AMD Could Profit from Buffer-Overflow Protection
spin2cool writes "New Scientist has an article about how AMD and Intel are planning on releasing new consumer chips with built-in buffer-overflow protection. Apparently AMD's chips will make it to market first, though, which some analysts think could give AMD an advantage as the next round of chips are released. The question will be whether their PR department can spin this into a big enough story to sell to the Average Joe."
They are protecting the pages marked as code from the data pages. Code could still overflow, but not use that to execute arbitrary code in the pages marked as data(or non-executable).
It will likely be in their architecture manual. The summary of the protection is that it allows the OS to mark pages of virtual memory with a No Execute (NX) bit. Attempting to execute any instructions from such a page would cause a trap to the OS.
An OS would then use this to mark pure data page and areas like the stack as NX so that overflowing datastructures doesn't allow arbitrary malicious code to be run.
I assure you it's not just Microsoft who's to blame.
Linux: Free if your time is worthless.
The AMD Opteron and Athlon 64 chips already
have the buffer overflow protection in their hardware and the
feature is already supported by both Linux and Windows XP 64-bit
edition.
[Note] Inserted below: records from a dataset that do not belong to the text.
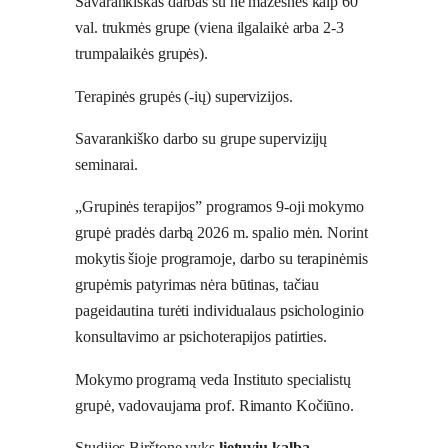
Savarankiškas darbas su ne mažesnės kaip 60
val. trukmės grupe (viena ilgalaikė arba 2-3
trumpalaikės grupės).
Terapinės grupės (-ių) supervizijos.
Savarankiško darbo su grupe supervizijų
seminarai.
„Grupinės terapijos” programos 9-oji mokymo
grupė pradės darbą 2026 m. spalio mėn. Norint
mokytis šioje programoje, darbo su terapinėmis
grupėmis patyrimas nėra būtinas, tačiau
pageidautina turėti individualaus psichologinio
konsultavimo ar psichoterapijos patirties.
Mokymo programą veda Instituto specialistų
grupė, vadovaujama prof. Rimanto Kočiūno.
Studijos Birštone vyks
lietuvių kalba.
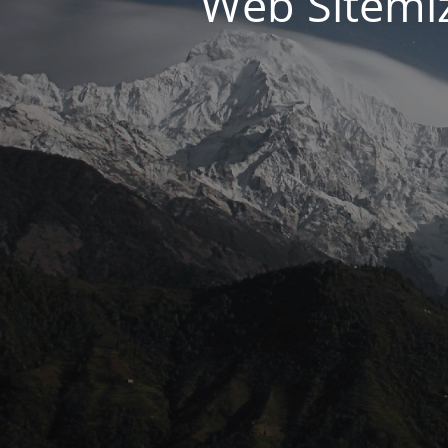
Web Sitemiz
AMD calls this "Execution Protection" and the
basic idea is that the processor will not allow code that arrives to
the system via a buffer overflow to be marked as
executable. The slashdot story says "will have" for both
Intel and AMD when it should read "AMD already has and Intel will
have..."
AMD processors have both of those features. AMD has done well at matching Intel feature for feature. Take a look at Opteron for servers. It doesn't help right now that there are a lot of Intel boards that shipped defective. I was replacing backplanes for a solid month just before the New Year. The latest Xeon's really aren't that impressive either. There was a time the Xeon was an incredible processor worthy of running a NOC but now they are hot enough that Opteron and other players look real nice again.
Exactly. OpenBSD 3.3 already came with this feature in May 2003.
"W^X (pronounced: "W xor X") on architectures capable of pure execute-bit support in the MMU (sparc, sparc64, alpha, hppa). This is a fine-grained memory permissions layout, ensuring that memory which can be written to by application programs can not be executable at the same time and vice versa. This raises the bar on potential buffer overflows and other attacks: as a result, an attacker is unable to write code anywhere in memory where it can be executed. (NOTE: i386 and powerpc do not support W^X in 3.3; however, 3.3-current already supports it on i386, and both these processors are expected to support this change in 3.4). "
This has nothing to do with Microsoft, and everything to do with architecture and programing languages.
If you program in C on Intel you are going to have problems without almost fanatical devotion to the Po^H^H management of your memory resources.
That goes for Linux as well, as any check at Bugtraq can confirm.
Yes, people should be very careful when coding in languages and on architechtures which allow buffer overflow, but the real solution is at a level lower than the coder's.
KFG
As for the other features you mention. You are comparing Desktop processors and server processors. You might note the lack of the Opteron processor in the third party tests you linked to.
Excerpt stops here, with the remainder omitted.